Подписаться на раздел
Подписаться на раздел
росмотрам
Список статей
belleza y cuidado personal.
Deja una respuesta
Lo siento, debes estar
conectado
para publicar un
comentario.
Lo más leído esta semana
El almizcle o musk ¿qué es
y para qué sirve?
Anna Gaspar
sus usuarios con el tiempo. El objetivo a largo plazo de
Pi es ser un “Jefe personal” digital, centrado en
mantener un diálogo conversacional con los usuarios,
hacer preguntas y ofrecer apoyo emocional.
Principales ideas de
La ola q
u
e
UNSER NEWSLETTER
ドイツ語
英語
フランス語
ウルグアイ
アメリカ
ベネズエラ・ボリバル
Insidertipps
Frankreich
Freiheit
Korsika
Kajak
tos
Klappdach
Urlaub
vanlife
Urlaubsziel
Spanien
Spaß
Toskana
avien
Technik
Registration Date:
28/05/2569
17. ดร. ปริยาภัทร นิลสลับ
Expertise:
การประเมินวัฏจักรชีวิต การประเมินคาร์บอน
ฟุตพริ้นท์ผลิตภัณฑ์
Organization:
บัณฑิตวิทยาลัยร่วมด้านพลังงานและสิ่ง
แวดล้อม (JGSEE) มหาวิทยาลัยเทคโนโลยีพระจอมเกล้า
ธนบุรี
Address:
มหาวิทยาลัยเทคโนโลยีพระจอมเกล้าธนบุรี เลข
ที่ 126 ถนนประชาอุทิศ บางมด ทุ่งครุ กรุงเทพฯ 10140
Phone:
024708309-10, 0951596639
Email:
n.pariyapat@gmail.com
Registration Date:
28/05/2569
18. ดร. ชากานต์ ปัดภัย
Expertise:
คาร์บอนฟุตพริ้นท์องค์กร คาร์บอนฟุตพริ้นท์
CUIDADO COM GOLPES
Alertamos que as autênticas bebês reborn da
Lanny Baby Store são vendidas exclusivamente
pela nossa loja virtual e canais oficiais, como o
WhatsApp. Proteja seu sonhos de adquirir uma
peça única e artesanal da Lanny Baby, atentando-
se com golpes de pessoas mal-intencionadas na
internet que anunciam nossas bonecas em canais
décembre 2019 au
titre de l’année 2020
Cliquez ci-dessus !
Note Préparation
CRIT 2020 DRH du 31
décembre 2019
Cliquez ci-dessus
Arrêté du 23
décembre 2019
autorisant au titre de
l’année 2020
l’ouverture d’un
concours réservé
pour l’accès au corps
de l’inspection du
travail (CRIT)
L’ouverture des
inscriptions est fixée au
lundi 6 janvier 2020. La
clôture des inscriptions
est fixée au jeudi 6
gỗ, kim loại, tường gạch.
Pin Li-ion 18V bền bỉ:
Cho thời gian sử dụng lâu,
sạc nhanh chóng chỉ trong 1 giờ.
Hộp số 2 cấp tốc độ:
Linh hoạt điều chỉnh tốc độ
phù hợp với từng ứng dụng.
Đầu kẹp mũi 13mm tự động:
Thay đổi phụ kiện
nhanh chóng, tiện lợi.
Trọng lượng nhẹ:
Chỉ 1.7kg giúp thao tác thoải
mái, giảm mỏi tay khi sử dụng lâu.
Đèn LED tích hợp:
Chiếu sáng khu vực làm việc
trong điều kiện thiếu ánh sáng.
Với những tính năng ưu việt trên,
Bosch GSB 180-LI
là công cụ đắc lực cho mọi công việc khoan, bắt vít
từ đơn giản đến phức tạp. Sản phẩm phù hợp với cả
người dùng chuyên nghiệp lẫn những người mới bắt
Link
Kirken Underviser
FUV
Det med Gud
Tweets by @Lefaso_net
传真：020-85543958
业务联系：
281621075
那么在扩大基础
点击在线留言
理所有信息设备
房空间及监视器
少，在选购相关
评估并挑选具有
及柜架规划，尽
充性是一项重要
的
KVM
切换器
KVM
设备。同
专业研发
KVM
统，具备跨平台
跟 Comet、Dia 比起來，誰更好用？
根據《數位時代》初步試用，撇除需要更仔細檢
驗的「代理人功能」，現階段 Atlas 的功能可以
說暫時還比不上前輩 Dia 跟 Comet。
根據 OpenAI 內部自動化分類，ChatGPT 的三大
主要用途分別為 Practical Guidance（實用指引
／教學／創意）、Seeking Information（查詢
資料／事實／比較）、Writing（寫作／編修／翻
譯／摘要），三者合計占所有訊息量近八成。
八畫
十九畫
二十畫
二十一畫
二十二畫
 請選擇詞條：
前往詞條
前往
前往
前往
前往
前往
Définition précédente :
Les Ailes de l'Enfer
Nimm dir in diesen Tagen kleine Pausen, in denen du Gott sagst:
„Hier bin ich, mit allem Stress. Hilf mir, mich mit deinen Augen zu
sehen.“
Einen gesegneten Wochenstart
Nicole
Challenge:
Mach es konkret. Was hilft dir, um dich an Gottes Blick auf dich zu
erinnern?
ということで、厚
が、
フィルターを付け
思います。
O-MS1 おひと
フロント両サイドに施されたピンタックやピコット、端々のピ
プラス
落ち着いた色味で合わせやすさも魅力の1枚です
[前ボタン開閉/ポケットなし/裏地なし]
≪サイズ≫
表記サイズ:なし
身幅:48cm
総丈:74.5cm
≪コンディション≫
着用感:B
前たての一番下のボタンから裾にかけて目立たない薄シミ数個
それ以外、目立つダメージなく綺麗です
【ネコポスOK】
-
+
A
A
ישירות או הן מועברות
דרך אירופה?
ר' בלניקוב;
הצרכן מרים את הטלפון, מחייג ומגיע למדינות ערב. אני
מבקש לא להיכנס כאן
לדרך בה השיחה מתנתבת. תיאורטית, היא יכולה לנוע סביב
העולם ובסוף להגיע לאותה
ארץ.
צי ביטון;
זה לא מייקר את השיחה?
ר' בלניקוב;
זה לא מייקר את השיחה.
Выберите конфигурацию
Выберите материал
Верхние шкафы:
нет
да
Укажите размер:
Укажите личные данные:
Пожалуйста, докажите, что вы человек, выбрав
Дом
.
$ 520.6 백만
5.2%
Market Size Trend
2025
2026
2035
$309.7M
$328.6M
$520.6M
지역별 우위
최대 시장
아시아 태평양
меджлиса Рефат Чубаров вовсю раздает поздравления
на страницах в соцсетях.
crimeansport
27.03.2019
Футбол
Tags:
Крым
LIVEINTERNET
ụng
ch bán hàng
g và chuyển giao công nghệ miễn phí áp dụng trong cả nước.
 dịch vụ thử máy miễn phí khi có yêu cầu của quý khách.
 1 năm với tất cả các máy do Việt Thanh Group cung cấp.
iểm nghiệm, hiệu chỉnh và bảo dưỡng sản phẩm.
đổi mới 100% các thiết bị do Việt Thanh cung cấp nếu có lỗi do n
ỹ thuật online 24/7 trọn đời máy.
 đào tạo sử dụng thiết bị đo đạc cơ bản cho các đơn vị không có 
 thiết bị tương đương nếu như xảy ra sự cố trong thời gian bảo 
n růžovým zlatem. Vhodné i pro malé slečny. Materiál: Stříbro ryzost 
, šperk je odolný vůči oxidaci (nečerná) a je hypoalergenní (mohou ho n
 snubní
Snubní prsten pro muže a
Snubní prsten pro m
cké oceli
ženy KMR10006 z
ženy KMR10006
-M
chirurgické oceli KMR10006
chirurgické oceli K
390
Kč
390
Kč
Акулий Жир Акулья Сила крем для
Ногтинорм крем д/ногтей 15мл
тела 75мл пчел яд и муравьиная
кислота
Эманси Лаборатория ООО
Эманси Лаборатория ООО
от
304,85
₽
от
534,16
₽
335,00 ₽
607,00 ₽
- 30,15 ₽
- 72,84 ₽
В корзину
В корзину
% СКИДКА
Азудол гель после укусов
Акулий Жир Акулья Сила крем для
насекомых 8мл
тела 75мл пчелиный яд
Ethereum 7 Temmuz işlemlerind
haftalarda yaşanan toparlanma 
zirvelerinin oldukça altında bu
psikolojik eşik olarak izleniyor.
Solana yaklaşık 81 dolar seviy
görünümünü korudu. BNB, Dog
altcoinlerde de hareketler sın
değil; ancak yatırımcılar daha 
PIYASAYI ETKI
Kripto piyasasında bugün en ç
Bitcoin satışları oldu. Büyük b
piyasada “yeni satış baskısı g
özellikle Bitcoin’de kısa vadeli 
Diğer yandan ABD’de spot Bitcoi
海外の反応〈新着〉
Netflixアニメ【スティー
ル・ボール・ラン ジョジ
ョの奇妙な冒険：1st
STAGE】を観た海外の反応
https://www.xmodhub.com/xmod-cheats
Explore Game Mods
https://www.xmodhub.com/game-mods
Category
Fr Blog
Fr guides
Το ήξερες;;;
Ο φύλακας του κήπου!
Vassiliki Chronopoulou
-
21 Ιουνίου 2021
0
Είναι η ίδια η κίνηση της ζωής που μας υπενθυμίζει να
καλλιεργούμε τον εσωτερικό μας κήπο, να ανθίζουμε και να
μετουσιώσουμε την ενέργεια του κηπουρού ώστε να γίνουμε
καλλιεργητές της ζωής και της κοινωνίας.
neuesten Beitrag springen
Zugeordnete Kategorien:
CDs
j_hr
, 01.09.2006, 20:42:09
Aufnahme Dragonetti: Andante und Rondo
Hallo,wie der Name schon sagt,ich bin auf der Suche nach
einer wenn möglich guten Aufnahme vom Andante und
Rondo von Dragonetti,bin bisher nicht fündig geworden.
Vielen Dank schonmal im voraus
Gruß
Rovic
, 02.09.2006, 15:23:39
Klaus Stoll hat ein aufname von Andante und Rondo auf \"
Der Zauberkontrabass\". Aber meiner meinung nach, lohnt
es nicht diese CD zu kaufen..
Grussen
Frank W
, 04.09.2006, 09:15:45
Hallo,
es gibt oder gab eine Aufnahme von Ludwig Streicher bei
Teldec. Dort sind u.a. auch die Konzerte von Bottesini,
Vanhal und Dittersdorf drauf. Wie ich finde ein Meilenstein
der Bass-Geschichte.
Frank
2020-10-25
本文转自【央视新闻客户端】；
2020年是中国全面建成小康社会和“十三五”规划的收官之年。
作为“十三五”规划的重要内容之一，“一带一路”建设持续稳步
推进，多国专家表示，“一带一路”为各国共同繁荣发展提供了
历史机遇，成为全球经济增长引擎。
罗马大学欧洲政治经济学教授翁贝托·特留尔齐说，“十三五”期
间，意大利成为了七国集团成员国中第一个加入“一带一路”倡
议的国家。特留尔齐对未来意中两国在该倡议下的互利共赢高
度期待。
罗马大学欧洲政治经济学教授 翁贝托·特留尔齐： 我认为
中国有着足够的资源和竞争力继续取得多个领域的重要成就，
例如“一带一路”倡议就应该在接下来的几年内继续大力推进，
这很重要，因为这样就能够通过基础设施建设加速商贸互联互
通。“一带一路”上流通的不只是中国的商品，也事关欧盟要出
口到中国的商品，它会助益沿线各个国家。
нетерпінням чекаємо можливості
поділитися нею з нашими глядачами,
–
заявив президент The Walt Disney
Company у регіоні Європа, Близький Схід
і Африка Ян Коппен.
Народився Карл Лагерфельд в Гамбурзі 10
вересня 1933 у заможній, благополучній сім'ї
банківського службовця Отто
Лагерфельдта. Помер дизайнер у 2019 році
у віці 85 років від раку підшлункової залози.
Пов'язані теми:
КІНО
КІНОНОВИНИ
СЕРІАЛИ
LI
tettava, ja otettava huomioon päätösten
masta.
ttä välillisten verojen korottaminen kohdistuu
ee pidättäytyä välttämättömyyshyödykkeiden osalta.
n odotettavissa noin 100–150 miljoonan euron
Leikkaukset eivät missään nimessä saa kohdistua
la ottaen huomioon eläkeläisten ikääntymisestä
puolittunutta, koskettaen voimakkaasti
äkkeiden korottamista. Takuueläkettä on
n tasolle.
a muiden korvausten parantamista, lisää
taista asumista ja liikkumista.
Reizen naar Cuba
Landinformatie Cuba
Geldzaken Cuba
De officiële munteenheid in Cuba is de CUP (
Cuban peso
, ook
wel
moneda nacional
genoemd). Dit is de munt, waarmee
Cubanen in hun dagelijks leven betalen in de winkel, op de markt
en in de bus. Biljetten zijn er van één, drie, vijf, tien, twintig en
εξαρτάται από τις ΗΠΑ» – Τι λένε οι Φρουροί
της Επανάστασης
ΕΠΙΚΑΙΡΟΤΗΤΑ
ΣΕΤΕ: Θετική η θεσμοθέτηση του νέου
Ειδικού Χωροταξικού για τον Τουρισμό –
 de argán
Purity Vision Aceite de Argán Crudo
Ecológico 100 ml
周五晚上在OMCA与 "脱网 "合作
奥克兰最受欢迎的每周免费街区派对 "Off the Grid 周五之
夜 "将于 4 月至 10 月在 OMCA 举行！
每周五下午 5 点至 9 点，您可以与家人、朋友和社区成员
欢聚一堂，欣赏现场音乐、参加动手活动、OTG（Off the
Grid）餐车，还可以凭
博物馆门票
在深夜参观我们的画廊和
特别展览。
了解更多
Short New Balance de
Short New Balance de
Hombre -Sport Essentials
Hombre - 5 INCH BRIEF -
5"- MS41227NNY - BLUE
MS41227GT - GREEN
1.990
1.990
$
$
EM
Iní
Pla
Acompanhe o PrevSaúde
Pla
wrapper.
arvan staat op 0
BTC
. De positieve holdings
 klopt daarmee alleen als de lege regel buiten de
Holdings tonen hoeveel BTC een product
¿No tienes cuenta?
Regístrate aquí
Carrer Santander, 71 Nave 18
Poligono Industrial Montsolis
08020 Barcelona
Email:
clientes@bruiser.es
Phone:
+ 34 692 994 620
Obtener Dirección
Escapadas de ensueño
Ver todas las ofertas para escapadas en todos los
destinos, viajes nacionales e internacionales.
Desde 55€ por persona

▶ **About this task**
Whatever else the listing above holds, retype exactly only the lines from the one containing "Cubanen in hun" to the one containing "MS41227NNY - BLUE", both ends kept.

▶ **Exercise response**
Cubanen in hun dagelijks leven betalen in de winkel, op de markt
en in de bus. Biljetten zijn er van één, drie, vijf, tien, twintig en
εξαρτάται από τις ΗΠΑ» – Τι λένε οι Φρουροί
της Επανάστασης
ΕΠΙΚΑΙΡΟΤΗΤΑ
ΣΕΤΕ: Θετική η θεσμοθέτηση του νέου
Ειδικού Χωροταξικού για τον Τουρισμό –
 de argán
Purity Vision Aceite de Argán Crudo
Ecológico 100 ml
周五晚上在OMCA与 "脱网 "合作
奥克兰最受欢迎的每周免费街区派对 "Off the Grid 周五之
夜 "将于 4 月至 10 月在 OMCA 举行！
每周五下午 5 点至 9 点，您可以与家人、朋友和社区成员
欢聚一堂，欣赏现场音乐、参加动手活动、OTG（Off the
Grid）餐车，还可以凭
博物馆门票
在深夜参观我们的画廊和
特别展览。
了解更多
Short New Balance de
Short New Balance de
Hombre -Sport Essentials
Hombre - 5 INCH BRIEF -
5"- MS41227NNY - BLUE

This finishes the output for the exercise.